[What the exercise asks]:
What the answer must hold is the line containing "რჩება მიკრობების მოსაშორებლად." and all lines after it through the end of the listing, copied exactly, with pictures left out.

[Source information]:

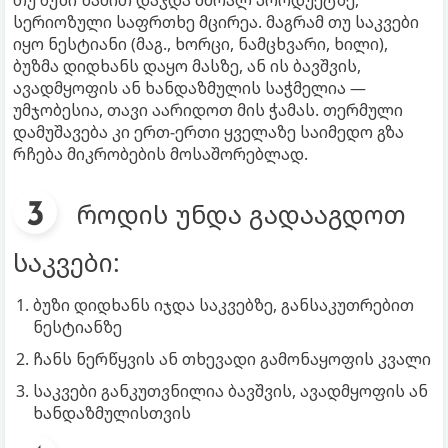
თუ ბუზი წამით დაჯდა მშრალ პროდუქტზე,
სერიოზული საფრთხე მცირეა. მაგრამ თუ საკვები
იყო ნესტიანი (მაგ., ხორცი, ნამცხვარი, ხილი),
ბუზმა დიდხანს დაყო მასზე, ან ის ბავშვის,
ავადმყოფის ან ხანდაზმულის საჭმელია —
უმჯობესია, თავი აარიდოთ მის ჭამას. თერმული
დამუშავება კი ერთ-ერთი ყველაზე საიმედო გზა
რჩება მიკრობების მოსაშორებლად.
როდის უნდა გადააგდოთ
საკვები:
ბუზი დიდხანს იჯდა საკვებზე, განსაკუთრებით
ნესტიანზე
ჩანს ნერწყვის ან თხევადი გამონაყოფის კვალი
საკვები განკუთვნილია ბავშვის, ავადმყოფის ან
ხანდაზმულისთვის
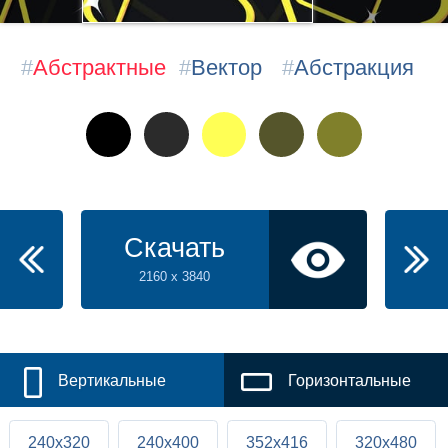
#
Абстрактные
#
Вектор
#
Абстракция
Скачать
2160 x 3840
Вертикальные
Горизонтальные
240x320
240x400
352x416
320x480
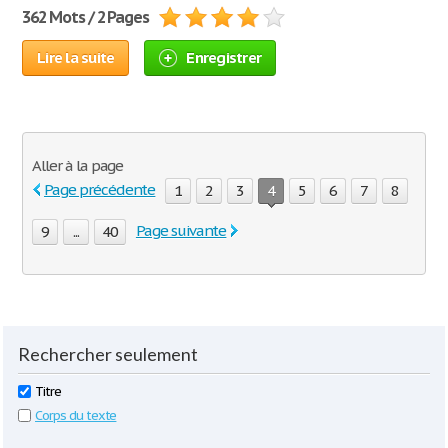
362 Mots / 2 Pages
Lire la suite
Enregistrer
Aller à la page
Page précédente
1
2
3
4
5
6
7
8
Page suivante
9
...
40
Rechercher seulement
Titre
Corps du texte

[Result below]:
რჩება მიკრობების მოსაშორებლად.
როდის უნდა გადააგდოთ
საკვები:
ბუზი დიდხანს იჯდა საკვებზე, განსაკუთრებით
ნესტიანზე
ჩანს ნერწყვის ან თხევადი გამონაყოფის კვალი
საკვები განკუთვნილია ბავშვის, ავადმყოფის ან
ხანდაზმულისთვის
#
Абстрактные
#
Вектор
#
Абстракция
Скачать
2160 x 3840
Вертикальные
Горизонтальные
240x320
240x400
352x416
320x480
362 Mots / 2 Pages
Lire la suite
Enregistrer
Aller à la page
Page précédente
1
2
3
4
5
6
7
8
Page suivante
9
...
40
Rechercher seulement
Titre
Corps du texte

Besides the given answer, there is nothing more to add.